WORK TO BE COMPLETED:
Without including any pictures, reproduce all the lines below word for word.

RECORDED INFORMATION:
___

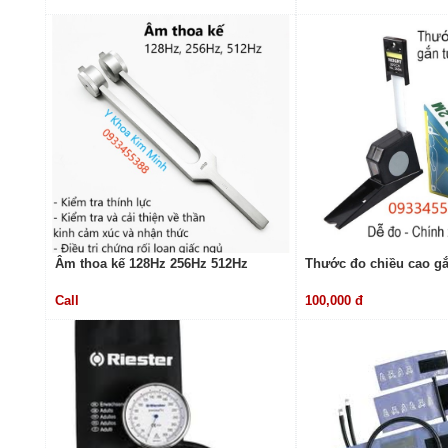
Âm thoa kế 128Hz 256Hz 512Hz
Thước đo chiều cao g
Call
100,000 đ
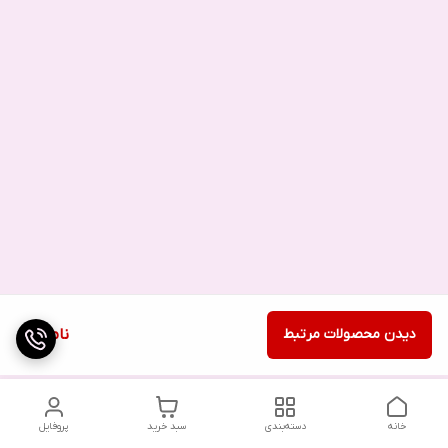
دیدن محصولات مرتبط
ناموجود
خانه
دسته‌بندی
سبد خرید
پروفایل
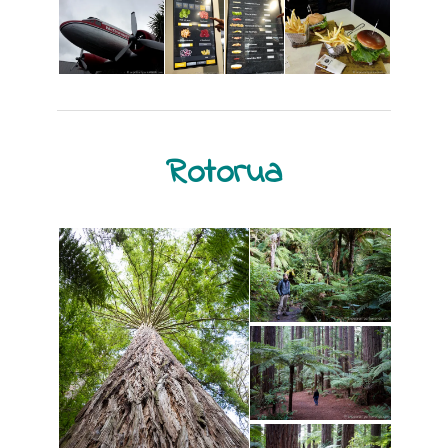
Rotorua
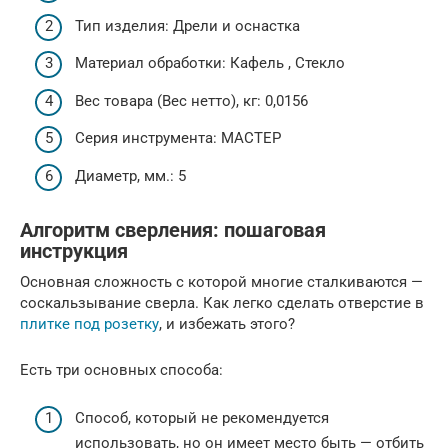
Тип изделия: Дрели и оснастка
Материал обработки: Кафель , Стекло
Вес товара (Вес нетто), кг: 0,0156
Серия инструмента: МАСТЕР
Диаметр, мм.: 5
Алгоритм сверления: пошаговая
инструкция
Основная сложность с которой многие сталкиваются —
соскальзывание сверла. Как легко сделать отверстие в
плитке под розетку
, и избежать этого?
Есть три основных способа:
Способ, который не рекомендуется
использовать, но он имеет место быть — отбить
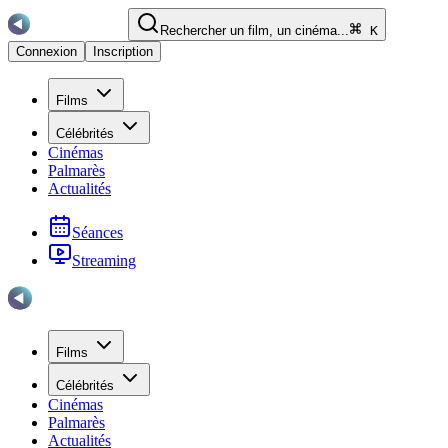
Rechercher un film, un cinéma...
K
Connexion
Inscription
Films
Célébrités
Cinémas
Palmarès
Actualités
Séances
Streaming
Films
Célébrités
Cinémas
Palmarès
Actualités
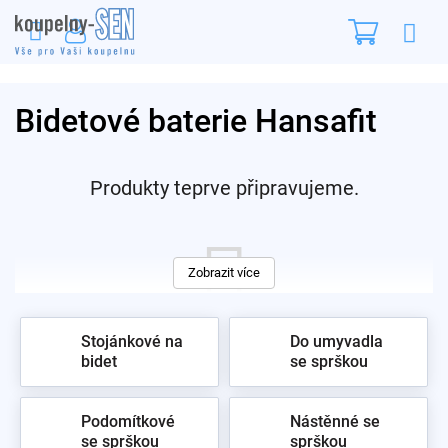
Přejít
Nákupn
na
obsah
košík
Bidetové baterie Hansafit
Produkty teprve připravujeme.
Zobrazit více
Stojánkové na
Do umyvadla
bidet
se sprškou
Můžete se ale podívat na ostatní kategorie.
Podomítkové
Nástěnné se
se sprškou
sprškou
zpět do obchodu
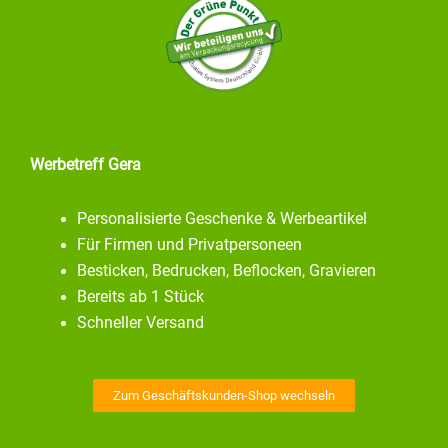
Werbetreff Gera
Personalisierte Geschenke & Werbeartikel
Für Firmen und Privatpersoneen
Besticken, Bedrucken, Beflocken, Gravieren
Bereits ab 1 Stück
Schneller Versand
Zum Geschäftskunden-Shop wechseln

___

SOLUTION TO THIS TASK:
Âm thoa kế 128Hz 256Hz 512Hz
Thước đo chiều cao g
Call
100,000 đ
دیدن محصولات مرتبط
ناموجود
خانه
دسته‌بندی
سبد خرید
پروفایل
Rotorua
Тип изделия: Дрели и оснастка
Материал обработки: Кафель , Стекло
Вес товара (Вес нетто), кг: 0,0156
Серия инструмента: МАСТЕР
Диаметр, мм.: 5
Алгоритм сверления: пошаговая
инструкция
Основная сложность с которой многие сталкиваются —
соскальзывание сверла. Как легко сделать отверстие в
плитке под розетку
, и избежать этого?
Есть три основных способа:
Способ, который не рекомендуется
использовать, но он имеет место быть — отбить
Rechercher un film, un cinéma...
K
Connexion
Inscription
Films
Célébrités
Cinémas
Palmarès
Actualités
Séances
Streaming
Films
Célébrités
Cinémas
Palmarès
Actualités
Přejít
Nákupn
na
obsah
košík
Bidetové baterie Hansafit
Produkty teprve připravujeme.
Zobrazit více
Stojánkové na
Do umyvadla
bidet
se sprškou
Můžete se ale podívat na ostatní kategorie.
Podomítkové
Nástěnné se
se sprškou
sprškou
zpět do obchodu
Werbetreff Gera
Personalisierte Geschenke & Werbeartikel
Für Firmen und Privatpersoneen
Besticken, Bedrucken, Beflocken, Gravieren
Bereits ab 1 Stück
Schneller Versand
Zum Geschäftskunden-Shop wechseln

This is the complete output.